**EXERCISE GOAL**
No pictures belong in the copy. Retype exactly, and only, the stretch of lines below from the one with "10/17/2024 5:56:51 PM" through the one with "province di Roma, Latina e Frosinone, o".

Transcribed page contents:
___

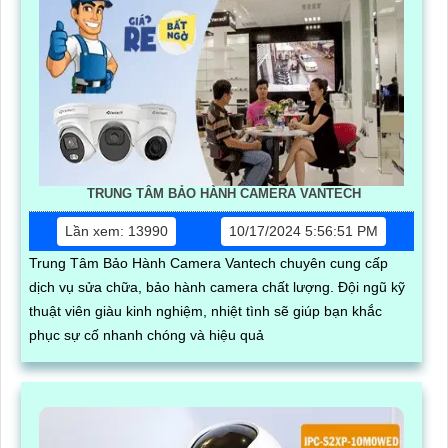
TRUNG TÂM BẢO HÀNH CAMERA VANTECH
Lần xem: 13990
10/17/2024 5:56:51 PM
Trung Tâm Bảo Hành Camera Vantech chuyên cung cấp
dịch vụ sửa chữa, bảo hành camera chất lượng. Đội ngũ kỹ
thuật viên giàu kinh nghiệm, nhiệt tình sẽ giúp bạn khắc
phục sự cố nhanh chóng và hiệu quả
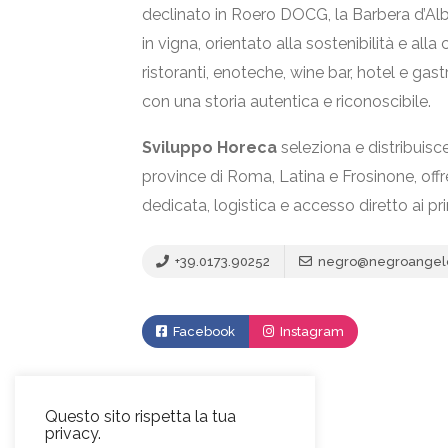
declinato in Roero DOCG, la Barbera d’Al
in vigna, orientato alla sostenibilità e all
ristoranti, enoteche, wine bar, hotel e ga
con una storia autentica e riconoscibile.
Sviluppo Horeca
seleziona e distribuisc
province di Roma, Latina e Frosinone, o
dedicata, logistica e accesso diretto ai pri
+39.0173.90252
negro@negroangelo
Facebook
Instagram
Video
Questo sito rispetta la tua
privacy.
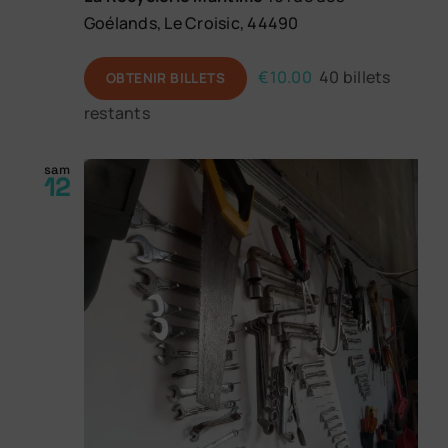
Goélands, Le Croisic, 44490
€10.00
40 billets
OBTENIR BILLETS
restants
sam
12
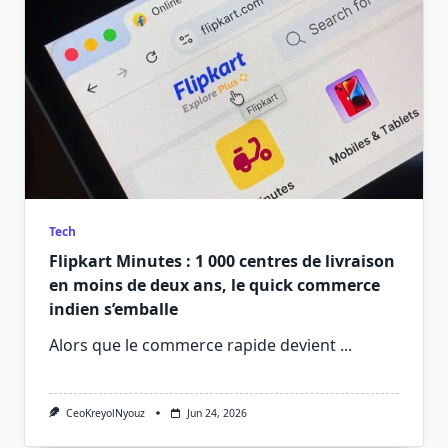
Tech
Flipkart Minutes : 1 000 centres de livraison
en moins de deux ans, le quick commerce
indien s’emballe
Alors que le commerce rapide devient
...
CeoKreyolNyouz
Jun 24, 2026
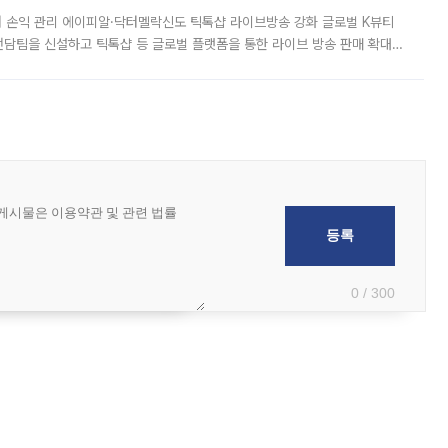
터 손익 관리 에이피알·닥터멜락신도 틱톡샵 라이브방송 강화 글로벌 K뷰티
담팀을 신설하고 틱톡샵 등 글로벌 플랫폼을 통한 라이브 방송 판매 확대에
급하는 데서 한발 더 나아가 방송 기획과 상품 구성, 출연자 섭외, 손익
0 / 300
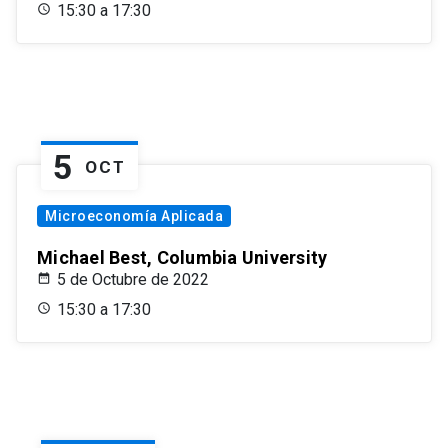
15:30 a 17:30
5
OCT
Microeconomía Aplicada
Michael Best, Columbia University
5 de Octubre de 2022
15:30 a 17:30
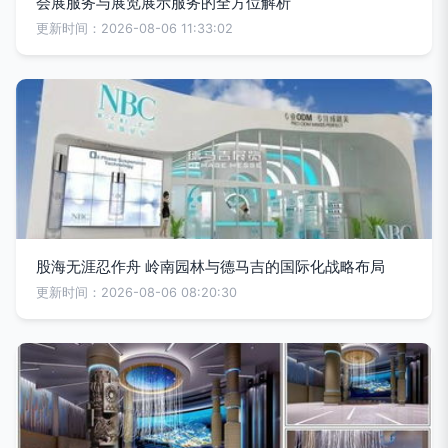
会展服务与展览展示服务的全方位解析
更新时间：2026-08-06 11:33:02
股海无涯忍作舟 岭南园林与德马吉的国际化战略布局
更新时间：2026-08-06 08:20:30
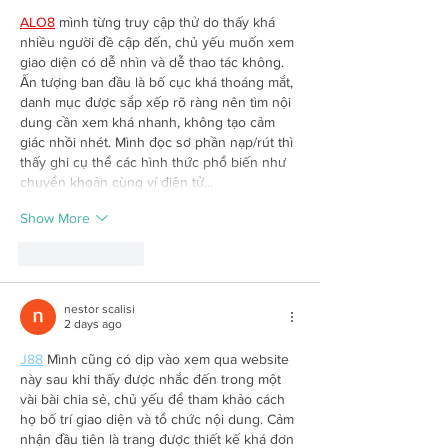
ALO8
 mình từng truy cập thử do thấy khá 
nhiều người đề cập đến, chủ yếu muốn xem 
giao diện có dễ nhìn và dễ thao tác không. 
Ấn tượng ban đầu là bố cục khá thoáng mắt, 
danh mục được sắp xếp rõ ràng nên tìm nội 
dung cần xem khá nhanh, không tạo cảm 
giác nhồi nhét. Mình đọc sơ phần nạp/rút thì 
thấy ghi cụ thể các hình thức phổ biến như 
chuyển khoản cùng ví điện tử…
Show More
Like
Reply
nestor scalisi
2 days ago
J88
 Mình cũng có dịp vào xem qua website 
này sau khi thấy được nhắc đến trong một 
vài bài chia sẻ, chủ yếu để tham khảo cách 
họ bố trí giao diện và tổ chức nội dung. Cảm 
nhận đầu tiên là trang được thiết kế khá đơn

___

**RESULT OF THE TASK**
10/17/2024 5:56:51 PM
Trung Tâm Bảo Hành Camera Vantech chuyên cung cấp
dịch vụ sửa chữa, bảo hành camera chất lượng. Đội ngũ kỹ
thuật viên giàu kinh nghiệm, nhiệt tình sẽ giúp bạn khắc
phục sự cố nhanh chóng và hiệu quả
declinato in Roero DOCG, la Barbera d’Al
in vigna, orientato alla sostenibilità e all
ristoranti, enoteche, wine bar, hotel e ga
con una storia autentica e riconoscibile.
Sviluppo Horeca
seleziona e distribuisc
province di Roma, Latina e Frosinone, o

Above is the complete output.